(Collected data)
________________________

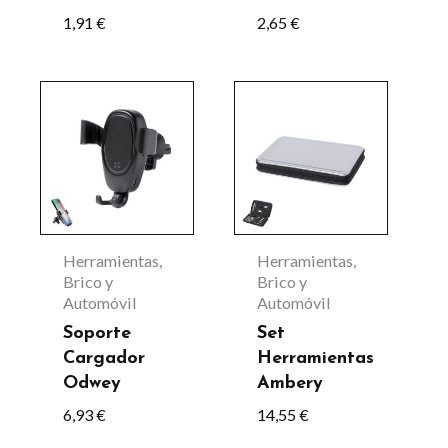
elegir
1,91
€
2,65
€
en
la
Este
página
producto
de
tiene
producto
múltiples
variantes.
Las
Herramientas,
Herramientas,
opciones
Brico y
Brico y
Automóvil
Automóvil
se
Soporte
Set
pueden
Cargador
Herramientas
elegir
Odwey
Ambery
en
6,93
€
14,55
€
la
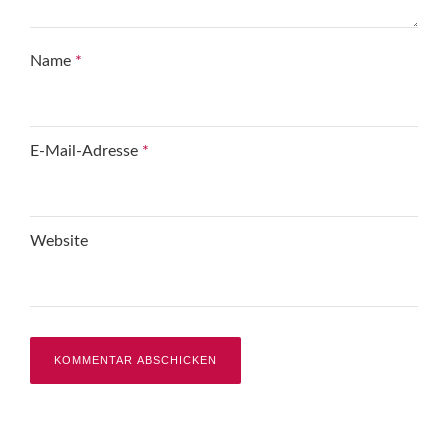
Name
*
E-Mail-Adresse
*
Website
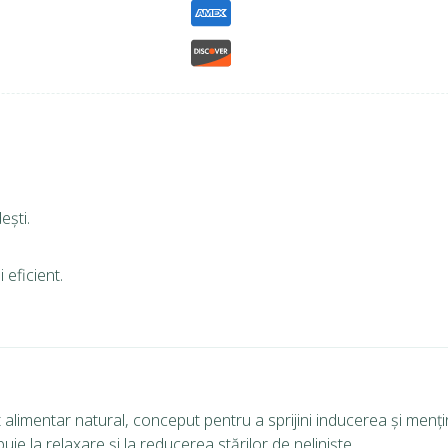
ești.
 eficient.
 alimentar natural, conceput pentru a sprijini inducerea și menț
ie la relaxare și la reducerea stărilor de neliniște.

________________________

[About this exercise]
Keep the pictures out of the copy and write out the data exactly as it stands.

[Exercise output]
elegir
1,91
€
2,65
€
en
la
Este
página
producto
de
tiene
producto
múltiples
variantes.
Las
Herramientas,
Herramientas,
opciones
Brico y
Brico y
Automóvil
Automóvil
se
Soporte
Set
pueden
Cargador
Herramientas
elegir
Odwey
Ambery
en
6,93
€
14,55
€
la
Name
*
E-Mail-Adresse
*
Website
ești.
 eficient.
 alimentar natural, conceput pentru a sprijini inducerea și menț
ie la relaxare și la reducerea stărilor de neliniște.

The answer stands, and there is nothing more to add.